Perchtoldsdorf: Perchtoldsdorf entwickelt das Mobilitätsangebot im Ortsgebiet weiter und setzt auf moderne, bedarfsorientierte Mobilitätslösungen. Da die Nutzung des Ortsbus Nutzung über einen längeren Zeitraum ausgesprochen gering ist (laut Angabe der oppositionellen Grünen immerhin 100 Personen pro Tag), sind die jährlichen Kosten von rund 235.000 Euro in Zeiten des Spardrucks nicht mehr gerechtfertigt. Bereits 2022 wurden deshalb Anpassungen bei den Betriebszeiten vorgenommen. Der Betrieb soll nun mit 30. Juni 2026 beendet werden. Der Zeitpunkt ist an die Tarifanpassungen des Verkehrsverbunds Ost-Region (VOR) gekoppelt.

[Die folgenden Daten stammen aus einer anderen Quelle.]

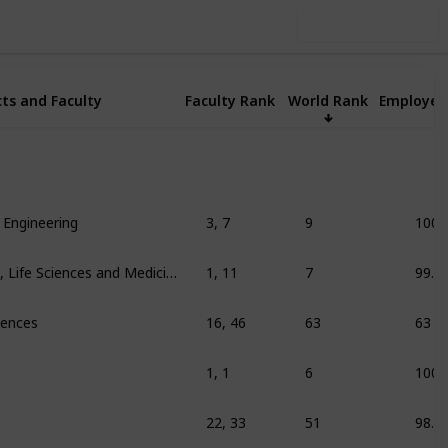
Use this list
ts and Faculty
Faculty Rank
World Rank
Employer
 Engineering
3, 7
9
100
Education/training, Life Sciences and Medicine
1, 11
7
99.3
ciences
16, 46
63
63
1, 1
6
100
22, 33
51
98.9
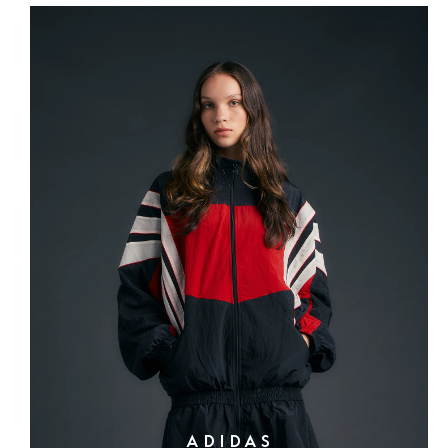
ADIDAS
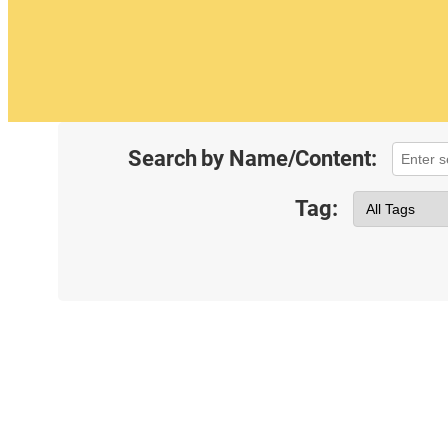
Search by Name/Content:
Tag:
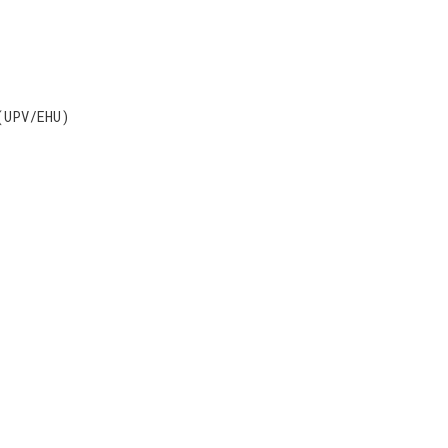
(UPV/EHU)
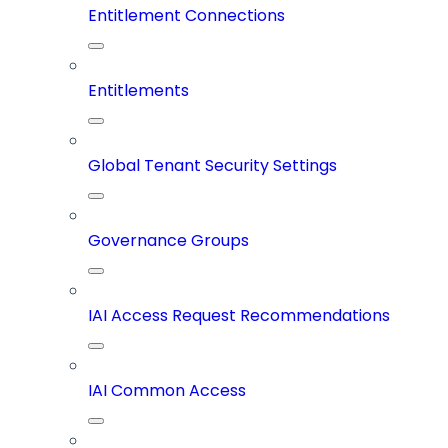
Entitlement Connections
Entitlements
Global Tenant Security Settings
Governance Groups
IAI Access Request Recommendations
IAI Common Access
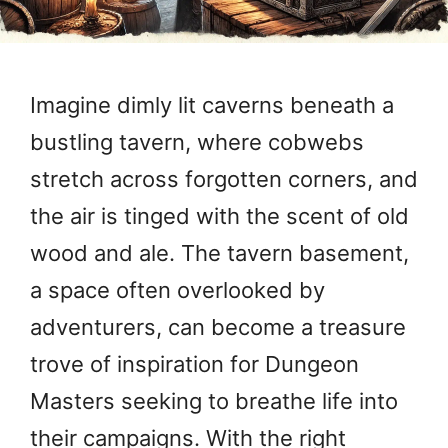
Imagine dimly lit caverns beneath a
bustling tavern, where cobwebs
stretch across forgotten corners, and
the air is tinged with the scent of old
wood and ale. The tavern basement,
a space often overlooked by
adventurers, can become a treasure
trove of inspiration for Dungeon
Masters seeking to breathe life into
their campaigns. With the right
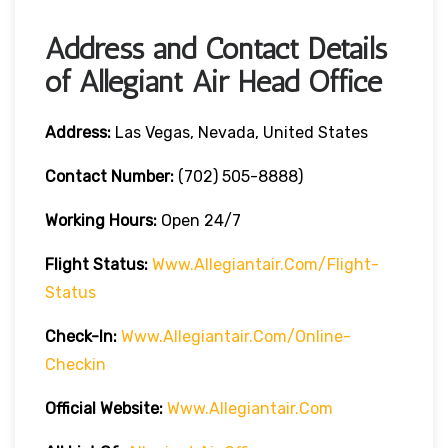
Address and Contact Details
of Allegiant Air Head Office
Address:
Las Vegas, Nevada, United States
Contact Number:
(702) 505-8888)
Working Hours:
Open 24/7
Flight Status:
Www.allegiantair.com/flight-
Status
Check-In:
Www.allegiantair.com/online-
Checkin
Official
Website
:
Www.allegiantair.com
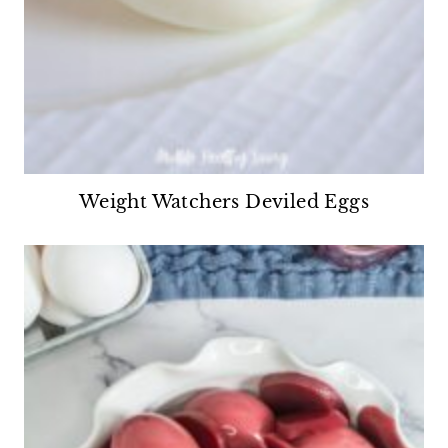
Weight Watchers Deviled Eggs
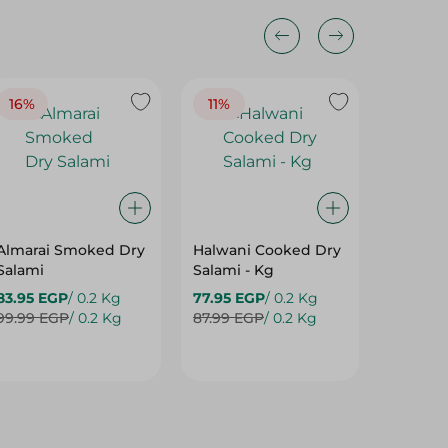
16%
11%
Almarai Smoked Dry
Halwani Cooked Dry
Richfo
Salami
Salami - Kg
Vacum 
83.95 EGP
/ 0.2 Kg
77.95 EGP
/ 0.2 Kg
175.99 
99.99 EGP
/ 0.2 Kg
87.99 EGP
/ 0.2 Kg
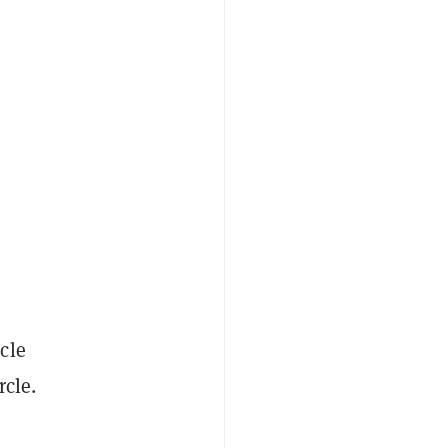
cle
rcle.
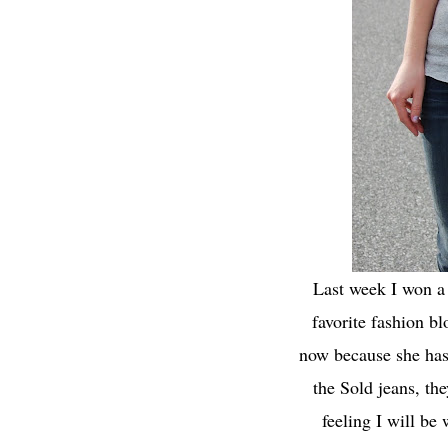
Last week I won a 
favorite fashion b
now because she has t
the Sold jeans, the
feeling I will be 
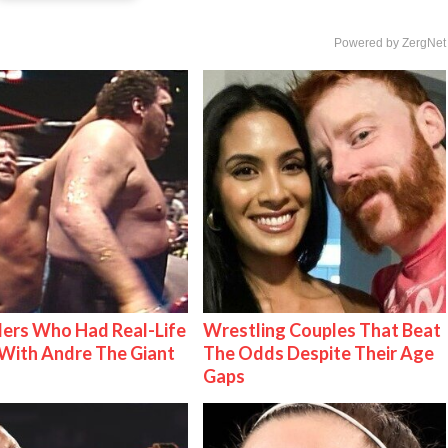
Powered by ZergNet
ers Who Had Real-Life
Wrestling Couples That Beat
With Andre The Giant
The Odds Despite Their Age
Gaps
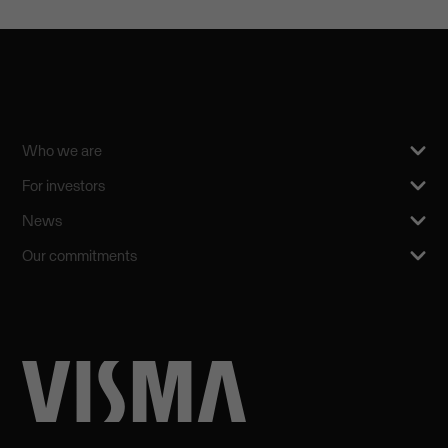
Who we are
For investors
News
Our commitments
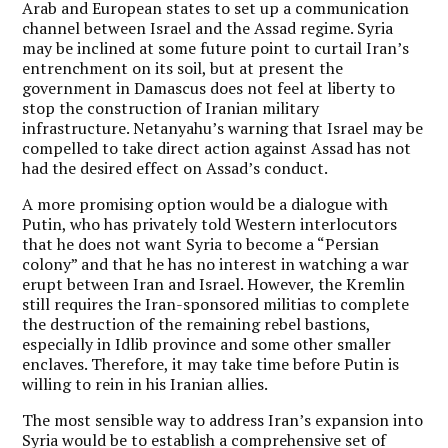
Arab and European states to set up a communication
channel between Israel and the Assad regime. Syria
may be inclined at some future point to curtail Iran’s
entrenchment on its soil, but at present the
government in Damascus does not feel at liberty to
stop the construction of Iranian military
infrastructure. Netanyahu’s warning that Israel may be
compelled to take direct action against Assad has not
had the desired effect on Assad’s conduct.
A more promising option would be a dialogue with
Putin, who has privately told Western interlocutors
that he does not want Syria to become a “Persian
colony” and that he has no interest in watching a war
erupt between Iran and Israel. However, the Kremlin
still requires the Iran-sponsored militias to complete
the destruction of the remaining rebel bastions,
especially in Idlib province and some other smaller
enclaves. Therefore, it may take time before Putin is
willing to rein in his Iranian allies.
The most sensible way to address Iran’s expansion into
Syria would be to establish a comprehensive set of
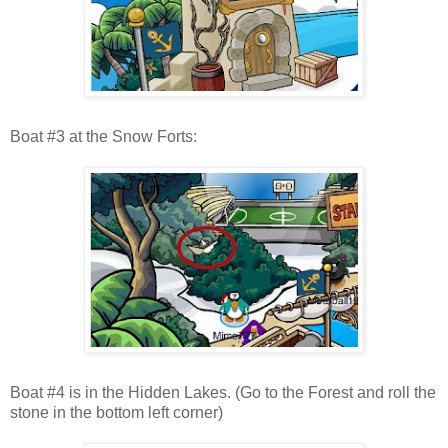
Boat #3 at the Snow Forts:
Boat #4 is in the Hidden Lakes. (Go to the Forest and roll the
stone in the bottom left corner)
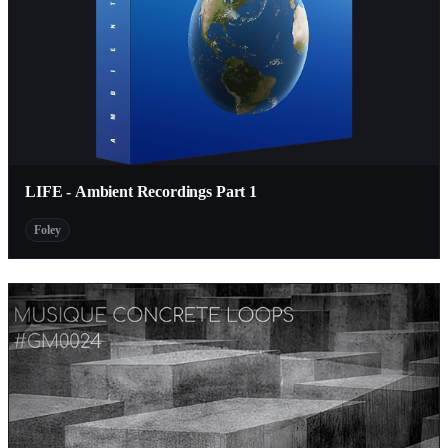
LIFE - Ambient Recordings Part 1
Foley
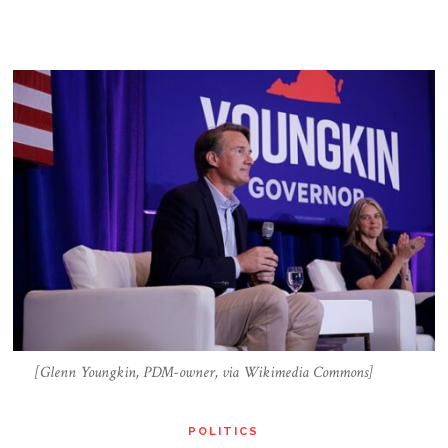
[Glenn Youngkin, PDM-owner, via Wikimedia Commons]
POLITICS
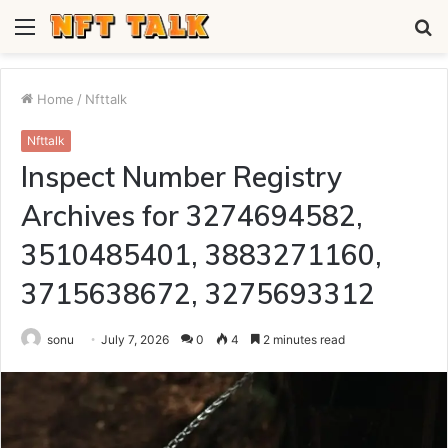
Menu
S
fo
Home
/
Nfttalk
Nfttalk
Inspect Number Registry
Archives for 3274694582,
3510485401, 3883271160,
3715638672, 3275693312
sonu
July 7, 2026
0
4
2 minutes read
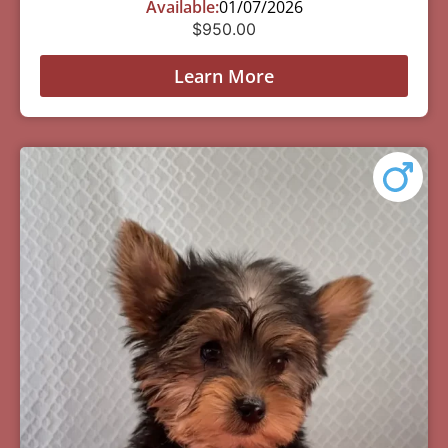
Available:
01/07/2026
$
950.00
Learn More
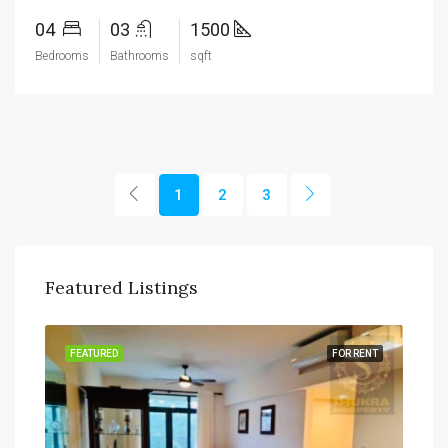
04
03
1500
Bedrooms
Bathrooms
sqft
1
2
3
Featured Listings
SALE
FEATURED
FOR RENT
FEA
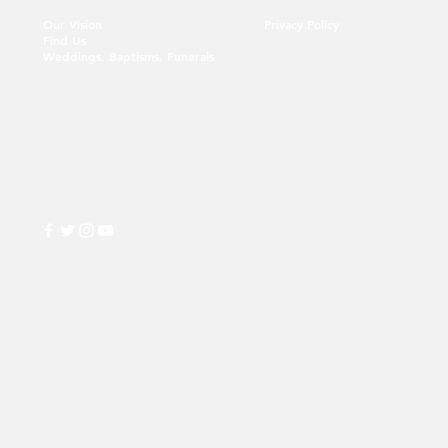
Our Vision
Privacy Policy
Find Us
Weddings, Baptisms, Funerals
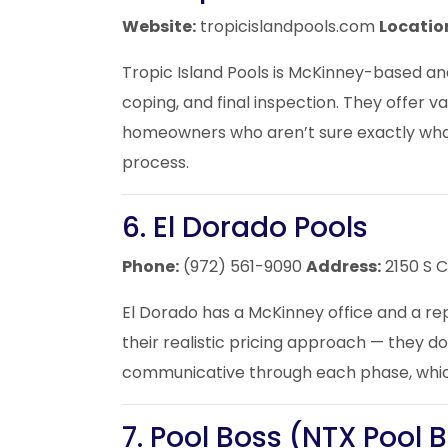
Website:
tropicislandpools.com
Locatio
Tropic Island Pools is McKinney-based and
coping, and final inspection. They offer
homeowners who aren’t sure exactly what
process.
6. El Dorado Pools
Phone:
(972) 561-9090
Address:
2150 S 
El Dorado has a McKinney office and a re
their realistic pricing approach — they d
communicative through each phase, which
7. Pool Boss (NTX Pool 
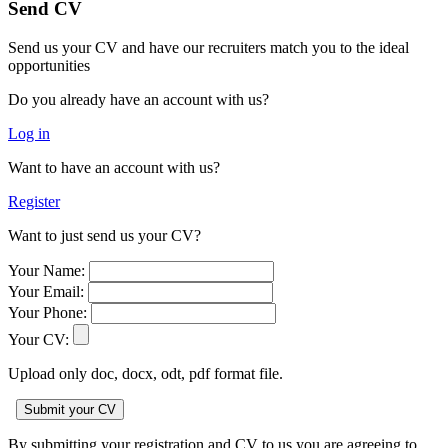
Send CV
Send us your CV and have our recruiters match you to the ideal
opportunities
Do you already have an account with us?
Log in
Want to have an account with us?
Register
Want to just send us your CV?
Your Name:
Your Email:
Your Phone:
Your CV:
Upload only doc, docx, odt, pdf format file.
By submitting your registration and CV to us you are agreeing to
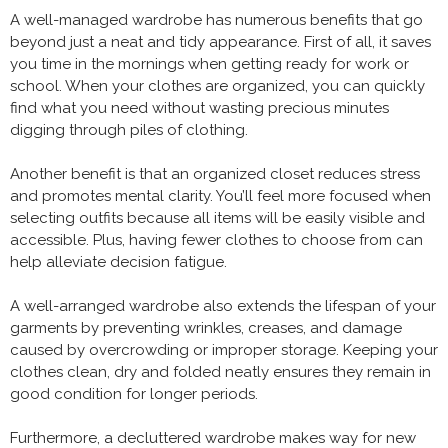
A well-managed wardrobe has numerous benefits that go
beyond just a neat and tidy appearance. First of all, it saves
you time in the mornings when getting ready for work or
school. When your clothes are organized, you can quickly
find what you need without wasting precious minutes
digging through piles of clothing.
Another benefit is that an organized closet reduces stress
and promotes mental clarity. You’ll feel more focused when
selecting outfits because all items will be easily visible and
accessible. Plus, having fewer clothes to choose from can
help alleviate decision fatigue.
A well-arranged wardrobe also extends the lifespan of your
garments by preventing wrinkles, creases, and damage
caused by overcrowding or improper storage. Keeping your
clothes clean, dry and folded neatly ensures they remain in
good condition for longer periods.
Furthermore, a decluttered wardrobe makes way for new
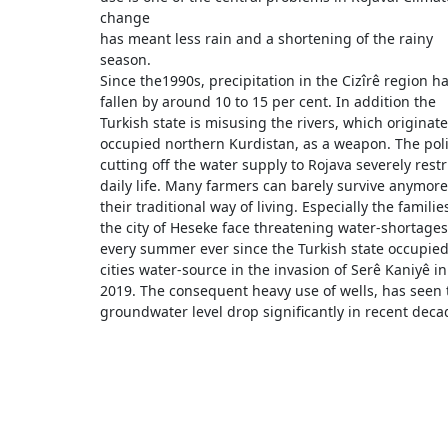
change
has meant less rain and a shortening of the rainy
season.
Since the1990s, precipitation in the Cizîrê region h
fallen by around 10 to 15 per cent. In addition the
Turkish state is misusing the rivers, which originate
occupied northern Kurdistan, as a weapon. The poli
cutting off the water supply to Rojava severely restr
daily life. Many farmers can barely survive anymore
their traditional way of living. Especially the familie
the city of Heseke face threatening water-shortages
every summer ever since the Turkish state occupied
cities water-source in the invasion of Serê Kaniyê in
2019. The consequent heavy use of wells, has seen 
groundwater level drop significantly in recent deca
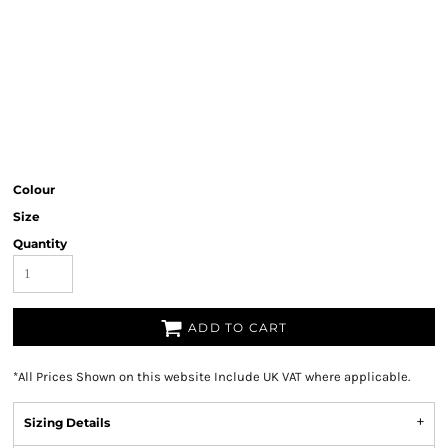
Colour
Size
Quantity
ADD TO CART
*
All Prices Shown on this website Include UK VAT where applicable.
Sizing Details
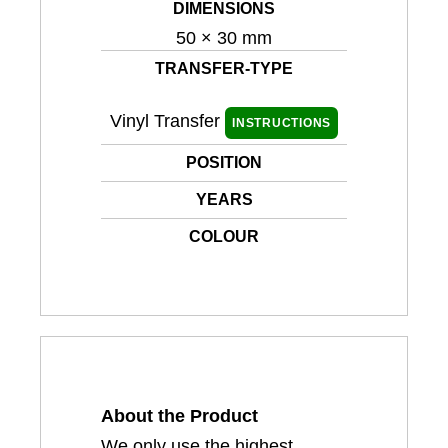
DIMENSIONS
50 × 30 mm
TRANSFER-TYPE
Vinyl Transfer
INSTRUCTIONS
POSITION
YEARS
COLOUR
About the Product
We only use the highest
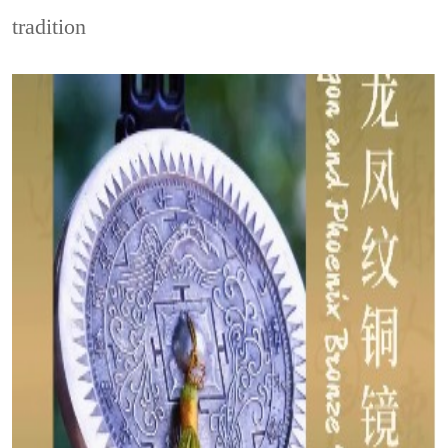
tradition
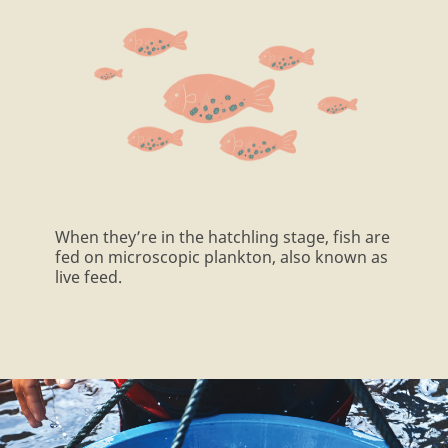
When they’re in the hatchling stage, fish are
fed on microscopic plankton, also known as
live feed.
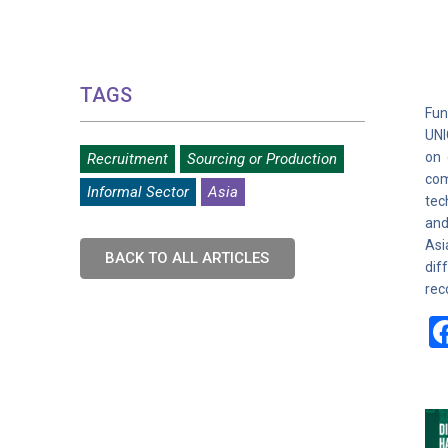
TAGS
Fun
UNI
on 
Recruitment
Sourcing or Production
com
Informal Sector
Asia
tec
and
Asi
BACK TO ALL ARTICLES
dif
rec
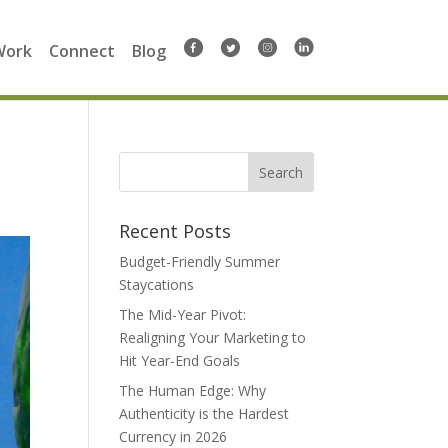
Work
Connect
Blog
Search
for:
Recent Posts
Budget-Friendly Summer
Staycations
The Mid-Year Pivot:
Realigning Your Marketing to
Hit Year-End Goals
The Human Edge: Why
Authenticity is the Hardest
Currency in 2026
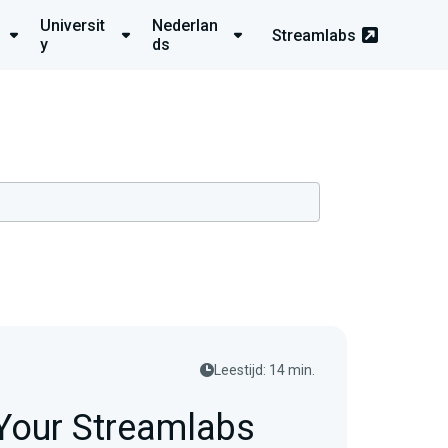
Universit
Nederlan
Streamlabs
y
ds
Leestijd: 14 min.
 Your Streamlabs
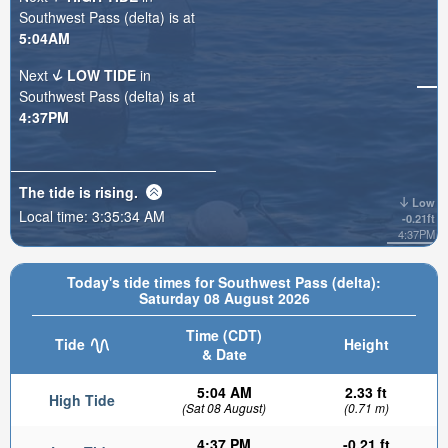
Southwest Pass (delta) is at
5:04AM
Next
LOW TIDE
in
Southwest Pass (delta) is at
4:37PM
The tide is
rising
.
Low
Local time:
3:35:35 AM
-0.21ft
4:37PM
Today's tide times for Southwest Pass (delta):
Saturday 08 August 2026
Time (CDT)
Tide
Height
& Date
5:04 AM
2.33 ft
High Tide
(Sat 08 August)
(0.71 m)
4:37 PM
-0.21 ft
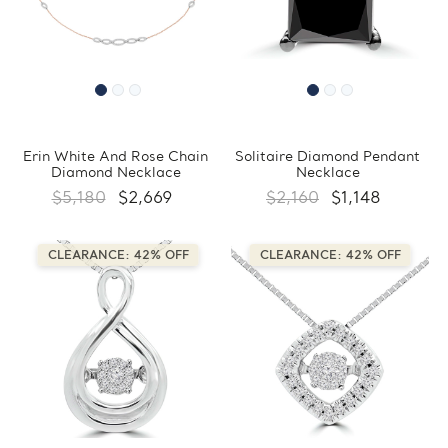
Erin White And Rose Chain
Solitaire Diamond Pendant
Diamond Necklace
Necklace
$5,180
$2,669
$2,160
$1,148
CLEARANCE: 42% OFF
CLEARANCE: 42% OFF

Auch künftig unterstützt die Gemeinde Fahrten mit den bestehenden VOR-Linien (206, 256, 257, 258, 259 und 260) innerhalb des Ortsgebiets mit einem Zuschuss von 0,50 Euro pro VOR-Einzelfahrkarte. Für Schülerinnen und Schüler arbeitet die Gemeinde derzeit an einer Lösung für das kommende Schuljahr. Gleichzeitig sollen Angebote für ältere Menschen verbessert werden. Da die verfügbaren Mobilitätsangebote meist die Nutzung von Mobilitäts-Apps voraussetzen, verstärkt die Gemeinde die Schulungsangebote, die es Seniorinnen und Senioren erleichtern sollen, Angebote wie Taxi-Apps und Uber zu nutzen. „Wir möchten auch in Zukunft ein verlässliches und leistbares Mobilitätsangebot für die Bevölkerung sicherstellen. Dabei setzen wir auf gezielte Unterstützung, moderne Angebote und Lösungen, die sich am tatsächlichen Bedarf orientieren“, erklären Bürgermeisterin Andrea Kö und Vizebürgermeister Tony Platt.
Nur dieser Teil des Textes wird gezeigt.